The XX Factor

Hillary Clinton Proved Her Reproductive-Rights Chops in a Glorious Speech for Planned Parenthood

Hillary Clinton speaks at a Planned Parenthood Action Fund event in Washington, D.C., on June 10, 2016.

C-SPAN

At a Planned Parenthood Action Fund membership event in Washington, D.C., on Friday, Hillary Clinton sketched out an unapologetic vision of the future of reproductive rights under her presidential leadership. If any future political historians need a reminder of the different tones Clinton and Bernie Sanders have struck on reproductive justice during their campaigns, this speech will do well to represent the Clinton campaign’s firm grasp on the complex, intersectional barriers to health care that women face, and its all-in approach to winning progressive women voters.

Planned Parenthood made its first-ever presidential primary endorsement when it threw its lot behind Clinton in January, and Clinton’s Friday address more than justifies that decision. Clinton opened her speech with a tribute to Planned Parenthood, which kept its health care facilities open in the face of rising harassment and last fall’s lethal terrorist attack. “Thank you for being there for women, no matter their race, sexual orientation, or immigration status … [and] the transgender teens who come for an appointment and find the first place where they can truly be themselves,” Clinton said, commending the organization for handing out clean water to the residents of Flint, Michigan, and providing some of the most reliable, affordable contraception services in the country. “I’ve been proud to stand with Planned Parenthood for a long time, and as president, I will always have your back.”

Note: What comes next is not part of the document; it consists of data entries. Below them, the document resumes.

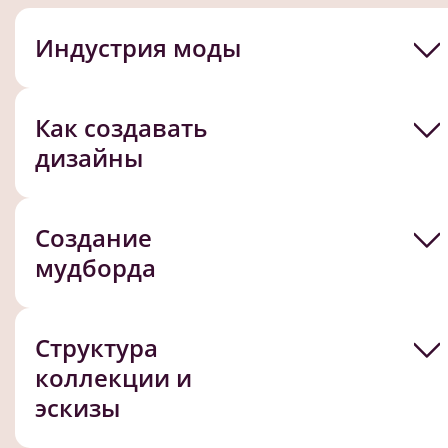
Индустрия моды
Как создавать
дизайны
Создание
мудборда
Структура
коллекции и
эскизы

Clinton remarked on the progress reproductive rights advocates have made in the century since Planned Parenthood’s founding. When she was a law professor teaching Griswold v. Connecticut, the Supreme Court decision that made birth control legal for married couples in the U.S., Clinton said, “a look of total bewilderment would come across my students’ faces.” She explained that the country’s maternal mortality rate “dropped dramatically” after Roe v. Wade, and that it played an important role in women’s capacity to pursue an education and career. What’s more, accurate sex education and affordable contraception have contributed to an all-time low rate of teen births.

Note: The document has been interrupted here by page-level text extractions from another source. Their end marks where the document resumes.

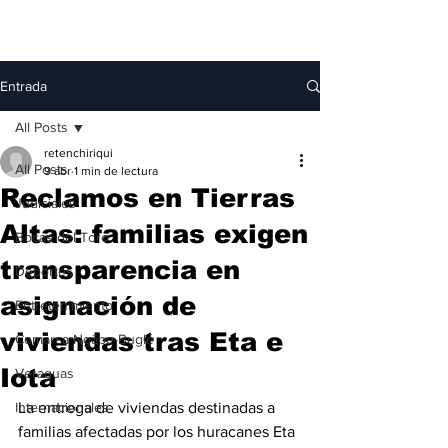
Entrada
All Posts
retenchiriqui
All Posts
9 abr
1 min de lectura
Reclamos en Tierras
Judiciales
Altas: familias exigen
Bocas del Toro
transparencia en
Deportes
asignación de
Entretenimiento
viviendas tras Eta e
Comarca Ngäbe-Buglé
Iota
Veraguas
Internacionales
La entrega de viviendas destinadas a 
familias afectadas por los huracanes Eta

Planned Parenthood President Cecile Richards said the organization trusts Clinton to quash the Hyde Amendment—the longtime ban on Medicaid funding for abortions, which Clinton condemned earlier this year—and Clinton nodded to the importance of breaking down systemic racism and keeping immigrant families together as part of the fight for reproductive justice. This is a small but significant pivot from the “choice” framework, which limited the scope of reproductive rights advocacy to abortion and contraception while ignoring forced sterilization of women of color and significant cultural and socioeconomic barriers to health care access.

Clinton is banking on her nuanced understanding of these issues to carry her to victory over perhaps the most openly misogynist candidate in modern history. “When Donald Trump says ‘let’s make America great again,’ that is code for let’s take America backward,” Clinton said in her address. “Back to a time when opportunity and dignity were reserved for some, not all. Back to the days when abortion was illegal, women had far fewer options, and life for too many women and girls was limited. Well, Donald, those days are over.”